Fritillaria meleagris is most commonly called Fritillaria meleagris, but it is also known as snake's head fritillary, checkered lily, guinea-hen flower. The names refer to the same species, so care instructions for Fritillaria meleagris apply identically to anything sold as snake's head fritillary.
How much light does fritillaria meleagris need?
Fritillaria meleagris grows best in direct sun (at least 4-6 hours). Full sun to light dappled shade. It flowers best in open, sunny meadow conditions but copes with the part shade of grass and light woodland edges.
How often should I water fritillaria meleagris?
Water fritillaria meleagris keep soil moist through spring growth; tolerates damp ground. Loves moisture-retentive soil and even seasonally damp meadow conditions while in growth, unlike most bulbs. After flowering and dieback it accepts drier summer conditions but should never bake hard. The finger-test (or lifting the pot to feel its weight) beats a fixed weekly calendar because pot size, light, and season all change how fast the soil dries.
Is fritillaria meleagris toxic to cats and dogs?
Fritillaria meleagris is mildly toxic to pets. Fritillaria is not individually listed on the ASPCA Toxic/Non-Toxic Plants database, but the bulbs contain toxic steroidal alkaloids; sources conflict on severity, so treat as potentially toxic, keep pets from eating the bulbs or plant, and verify with a vet if ingestion occurs.
What USDA hardiness zone does fritillaria meleagris grow in?
Fritillaria meleagris is rated for USDA zone 3-8 and RHS hardiness H6. Outside that range, grow it as a container plant that overwinters indoors before the first hard frost.

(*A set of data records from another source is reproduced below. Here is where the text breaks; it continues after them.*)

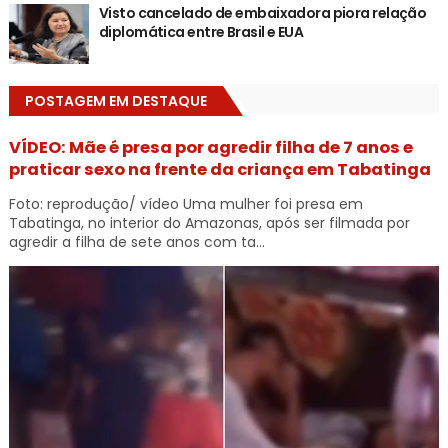
Visto cancelado de embaixadora piora relação
diplomática entre Brasil e EUA
POSTAGEM EM DESTAQUE
VÍDEO: Mãe é presa por agredir filha de 7 anos e
praticar sexo na frente da criança em Tabatinga
Foto: reprodução/ vídeo Uma mulher foi presa em
Tabatinga, no interior do Amazonas, após ser filmada por
agredir a filha de sete anos com ta...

Fritillaria meleagris deep-dive guides
Every aspect of fritillaria meleagris care, each with its own calibrated guide:
- Fritillaria meleagris watering schedule
- Fritillaria meleagris light requirements
- Best soil mix for fritillaria meleagris
- Fritillaria meleagris fertilizing guide
- When to repot fritillaria meleagris
- How to propagate fritillaria meleagris
- Fritillaria meleagris growth rate & size
- Fritillaria meleagris cold hardiness
- Fritillaria meleagris temperature & humidity
- Is fritillaria meleagris toxic to cats & dogs?

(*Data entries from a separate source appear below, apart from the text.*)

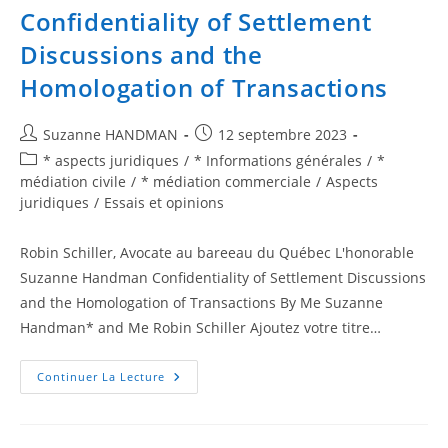
Confidentiality of Settlement
Discussions and the
Homologation of Transactions
Suzanne HANDMAN
12 septembre 2023
* aspects juridiques
/
* Informations générales
/
*
médiation civile
/
* médiation commerciale
/
Aspects
juridiques
/
Essais et opinions
Robin Schiller, Avocate au bareeau du Québec L'honorable
Suzanne Handman Confidentiality of Settlement Discussions
and the Homologation of Transactions By Me Suzanne
Handman* and Me Robin Schiller Ajoutez votre titre…
Continuer La Lecture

- Is fritillaria meleagris toxic to cats?
- Is fritillaria meleagris toxic to dogs?
- Getting fritillaria meleagris to bloom
Featured in these plant shortlists
Fritillaria meleagris qualifies for 4 curated Growli shortlists — each one filtered objectively from our structured plant-care library, so the selection is consistent and checkable:
- Best flowering houseplants — Indoor plants grown for their blooms — selected from the flowering species in Growli’s plant-care library.
- Best small & tabletop houseplants — Compact houseplants that stay under about 40 cm — desk, shelf and windowsill plants that never outgrow a small space.

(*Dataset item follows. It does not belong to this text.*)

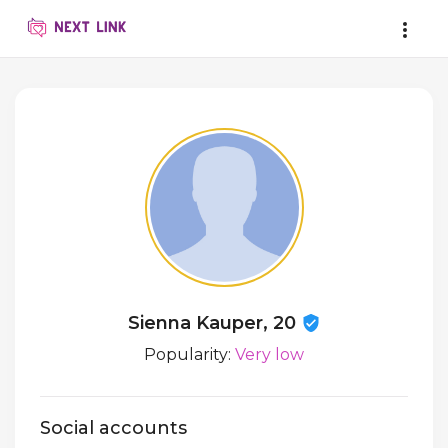
Sienna Kauper, 20
Popularity:
Very low
Social accounts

- Best houseplants for full sun — Houseplants that want direct sun — the species for a hot south or west-facing windowsill where shade-lovers scorch.
- Best houseplants for a cool room — Houseplants that tolerate cool conditions down to about 10°C — for an unheated spare room, hallway, porch or a home kept cool.
- Browse all 29 plant shortlists — pet-safe, low-light, drought-tolerant and more
Related guides
Fritillaria meleagris is also known as snake's head fritillary, checkered lily, and guinea-hen flower.